**Extracted page text data**:
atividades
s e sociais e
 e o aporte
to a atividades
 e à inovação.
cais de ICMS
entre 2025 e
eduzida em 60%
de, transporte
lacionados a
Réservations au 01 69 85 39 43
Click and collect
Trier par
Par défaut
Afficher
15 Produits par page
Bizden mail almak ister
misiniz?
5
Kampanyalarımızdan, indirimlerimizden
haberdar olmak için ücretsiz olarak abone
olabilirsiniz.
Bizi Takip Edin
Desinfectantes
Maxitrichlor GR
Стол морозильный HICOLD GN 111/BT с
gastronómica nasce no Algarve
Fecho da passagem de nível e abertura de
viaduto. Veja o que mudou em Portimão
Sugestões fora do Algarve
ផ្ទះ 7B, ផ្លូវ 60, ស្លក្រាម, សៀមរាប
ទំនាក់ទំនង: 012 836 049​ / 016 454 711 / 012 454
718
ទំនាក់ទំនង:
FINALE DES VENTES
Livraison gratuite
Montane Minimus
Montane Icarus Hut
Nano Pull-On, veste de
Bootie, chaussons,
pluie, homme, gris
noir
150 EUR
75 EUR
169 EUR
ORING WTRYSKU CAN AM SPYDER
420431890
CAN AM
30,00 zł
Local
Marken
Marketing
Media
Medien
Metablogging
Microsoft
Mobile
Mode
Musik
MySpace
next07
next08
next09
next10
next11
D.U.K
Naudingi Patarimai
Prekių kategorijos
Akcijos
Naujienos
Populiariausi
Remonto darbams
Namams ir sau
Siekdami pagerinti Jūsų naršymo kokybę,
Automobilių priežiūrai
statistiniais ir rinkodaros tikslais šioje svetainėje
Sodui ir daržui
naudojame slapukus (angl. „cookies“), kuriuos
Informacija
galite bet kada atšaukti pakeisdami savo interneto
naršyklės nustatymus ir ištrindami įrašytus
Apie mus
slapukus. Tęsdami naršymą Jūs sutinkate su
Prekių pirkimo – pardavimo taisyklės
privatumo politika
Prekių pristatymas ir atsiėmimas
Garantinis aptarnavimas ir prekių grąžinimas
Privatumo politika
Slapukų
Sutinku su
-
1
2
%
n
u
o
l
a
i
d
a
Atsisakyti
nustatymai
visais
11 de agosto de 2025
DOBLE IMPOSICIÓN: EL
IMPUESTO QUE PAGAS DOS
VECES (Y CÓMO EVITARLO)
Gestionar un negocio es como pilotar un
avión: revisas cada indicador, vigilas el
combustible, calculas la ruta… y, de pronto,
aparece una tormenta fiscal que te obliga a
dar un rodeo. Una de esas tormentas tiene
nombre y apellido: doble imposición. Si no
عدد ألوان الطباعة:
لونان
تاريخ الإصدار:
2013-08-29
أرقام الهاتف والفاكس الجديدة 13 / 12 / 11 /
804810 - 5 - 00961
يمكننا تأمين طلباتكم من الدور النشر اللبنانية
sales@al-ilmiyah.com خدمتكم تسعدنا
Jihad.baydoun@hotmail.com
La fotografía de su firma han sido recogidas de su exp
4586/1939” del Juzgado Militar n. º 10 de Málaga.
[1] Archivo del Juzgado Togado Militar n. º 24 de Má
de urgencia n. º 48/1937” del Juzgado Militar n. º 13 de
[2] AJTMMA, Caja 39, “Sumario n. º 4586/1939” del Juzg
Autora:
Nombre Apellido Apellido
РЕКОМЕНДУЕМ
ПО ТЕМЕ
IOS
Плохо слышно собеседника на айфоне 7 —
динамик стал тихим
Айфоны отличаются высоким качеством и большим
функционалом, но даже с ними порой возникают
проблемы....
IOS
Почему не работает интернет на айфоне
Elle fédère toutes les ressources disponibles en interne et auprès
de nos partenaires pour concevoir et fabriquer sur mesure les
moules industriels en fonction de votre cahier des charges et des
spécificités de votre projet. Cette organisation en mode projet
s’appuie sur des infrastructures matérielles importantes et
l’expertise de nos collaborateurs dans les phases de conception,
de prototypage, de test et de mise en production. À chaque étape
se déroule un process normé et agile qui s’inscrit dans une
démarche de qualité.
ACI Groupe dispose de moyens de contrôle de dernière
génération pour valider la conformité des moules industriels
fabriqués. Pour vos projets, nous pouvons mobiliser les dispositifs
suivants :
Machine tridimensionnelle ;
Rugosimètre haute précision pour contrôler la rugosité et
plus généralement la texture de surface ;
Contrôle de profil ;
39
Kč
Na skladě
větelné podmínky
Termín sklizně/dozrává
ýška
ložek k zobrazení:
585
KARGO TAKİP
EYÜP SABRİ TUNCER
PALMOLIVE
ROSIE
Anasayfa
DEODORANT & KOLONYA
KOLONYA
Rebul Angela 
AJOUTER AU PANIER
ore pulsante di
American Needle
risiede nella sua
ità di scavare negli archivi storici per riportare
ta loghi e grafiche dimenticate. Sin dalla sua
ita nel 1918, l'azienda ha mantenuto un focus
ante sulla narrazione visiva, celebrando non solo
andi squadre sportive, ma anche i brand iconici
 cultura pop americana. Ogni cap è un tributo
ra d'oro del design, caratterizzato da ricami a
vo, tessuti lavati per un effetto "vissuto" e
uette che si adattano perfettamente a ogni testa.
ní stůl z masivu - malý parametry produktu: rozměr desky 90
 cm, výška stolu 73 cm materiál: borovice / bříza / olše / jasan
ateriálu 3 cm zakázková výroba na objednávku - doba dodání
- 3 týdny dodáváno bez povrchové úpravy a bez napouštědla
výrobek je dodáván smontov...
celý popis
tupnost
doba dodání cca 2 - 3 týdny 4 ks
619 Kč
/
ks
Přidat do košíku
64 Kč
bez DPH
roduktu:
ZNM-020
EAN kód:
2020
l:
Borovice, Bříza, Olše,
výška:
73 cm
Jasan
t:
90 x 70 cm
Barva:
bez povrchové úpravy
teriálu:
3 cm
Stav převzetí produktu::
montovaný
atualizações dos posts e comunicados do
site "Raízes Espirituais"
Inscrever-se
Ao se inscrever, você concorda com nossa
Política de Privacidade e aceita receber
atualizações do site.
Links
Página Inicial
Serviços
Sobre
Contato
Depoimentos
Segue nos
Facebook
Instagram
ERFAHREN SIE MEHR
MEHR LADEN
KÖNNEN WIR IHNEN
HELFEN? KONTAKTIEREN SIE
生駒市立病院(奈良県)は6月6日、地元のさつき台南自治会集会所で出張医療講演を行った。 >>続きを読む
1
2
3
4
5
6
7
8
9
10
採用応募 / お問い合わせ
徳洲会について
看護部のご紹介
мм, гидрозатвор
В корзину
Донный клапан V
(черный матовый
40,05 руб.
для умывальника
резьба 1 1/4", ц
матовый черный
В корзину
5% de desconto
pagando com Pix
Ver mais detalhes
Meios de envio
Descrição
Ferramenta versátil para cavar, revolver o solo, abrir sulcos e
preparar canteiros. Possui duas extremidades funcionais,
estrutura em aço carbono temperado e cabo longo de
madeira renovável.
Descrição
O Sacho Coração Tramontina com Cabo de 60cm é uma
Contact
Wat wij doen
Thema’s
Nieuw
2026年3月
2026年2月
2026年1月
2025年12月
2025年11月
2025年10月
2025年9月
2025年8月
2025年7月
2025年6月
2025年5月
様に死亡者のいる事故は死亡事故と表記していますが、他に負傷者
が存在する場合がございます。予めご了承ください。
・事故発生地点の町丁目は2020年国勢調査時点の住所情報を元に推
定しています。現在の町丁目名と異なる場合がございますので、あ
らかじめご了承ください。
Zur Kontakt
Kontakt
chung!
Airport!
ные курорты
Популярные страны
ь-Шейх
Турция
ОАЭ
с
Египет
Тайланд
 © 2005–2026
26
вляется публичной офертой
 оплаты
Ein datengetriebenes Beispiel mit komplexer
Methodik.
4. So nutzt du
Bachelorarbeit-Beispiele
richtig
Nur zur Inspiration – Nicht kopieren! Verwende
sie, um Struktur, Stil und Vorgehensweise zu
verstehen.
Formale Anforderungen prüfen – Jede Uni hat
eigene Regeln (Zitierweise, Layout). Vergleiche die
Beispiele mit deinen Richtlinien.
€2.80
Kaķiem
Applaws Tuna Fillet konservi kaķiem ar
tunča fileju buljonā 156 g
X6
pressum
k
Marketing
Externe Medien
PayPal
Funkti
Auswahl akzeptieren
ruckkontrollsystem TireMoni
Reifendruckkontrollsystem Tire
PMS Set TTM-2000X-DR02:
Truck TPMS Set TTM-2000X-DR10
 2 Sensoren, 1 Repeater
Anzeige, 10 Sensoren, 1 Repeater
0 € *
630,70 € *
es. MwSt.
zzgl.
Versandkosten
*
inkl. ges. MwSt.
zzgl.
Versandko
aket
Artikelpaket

**TASK DESCRIPTION**:
Set down, from the entries above, exactly the lines from the one with "haberdar olmak için ücretsiz olarak abone" up to and including the one with "nombre y apellido: doble imposición. Si no", and no other lines.

**ANSWER BOX**:
haberdar olmak için ücretsiz olarak abone
olabilirsiniz.
Bizi Takip Edin
Desinfectantes
Maxitrichlor GR
Стол морозильный HICOLD GN 111/BT с
gastronómica nasce no Algarve
Fecho da passagem de nível e abertura de
viaduto. Veja o que mudou em Portimão
Sugestões fora do Algarve
ផ្ទះ 7B, ផ្លូវ 60, ស្លក្រាម, សៀមរាប
ទំនាក់ទំនង: 012 836 049​ / 016 454 711 / 012 454
718
ទំនាក់ទំនង:
FINALE DES VENTES
Livraison gratuite
Montane Minimus
Montane Icarus Hut
Nano Pull-On, veste de
Bootie, chaussons,
pluie, homme, gris
noir
150 EUR
75 EUR
169 EUR
ORING WTRYSKU CAN AM SPYDER
420431890
CAN AM
30,00 zł
Local
Marken
Marketing
Media
Medien
Metablogging
Microsoft
Mobile
Mode
Musik
MySpace
next07
next08
next09
next10
next11
D.U.K
Naudingi Patarimai
Prekių kategorijos
Akcijos
Naujienos
Populiariausi
Remonto darbams
Namams ir sau
Siekdami pagerinti Jūsų naršymo kokybę,
Automobilių priežiūrai
statistiniais ir rinkodaros tikslais šioje svetainėje
Sodui ir daržui
naudojame slapukus (angl. „cookies“), kuriuos
Informacija
galite bet kada atšaukti pakeisdami savo interneto
naršyklės nustatymus ir ištrindami įrašytus
Apie mus
slapukus. Tęsdami naršymą Jūs sutinkate su
Prekių pirkimo – pardavimo taisyklės
privatumo politika
Prekių pristatymas ir atsiėmimas
Garantinis aptarnavimas ir prekių grąžinimas
Privatumo politika
Slapukų
Sutinku su
-
1
2
%
n
u
o
l
a
i
d
a
Atsisakyti
nustatymai
visais
11 de agosto de 2025
DOBLE IMPOSICIÓN: EL
IMPUESTO QUE PAGAS DOS
VECES (Y CÓMO EVITARLO)
Gestionar un negocio es como pilotar un
avión: revisas cada indicador, vigilas el
combustible, calculas la ruta… y, de pronto,
aparece una tormenta fiscal que te obliga a
dar un rodeo. Una de esas tormentas tiene
nombre y apellido: doble imposición. Si no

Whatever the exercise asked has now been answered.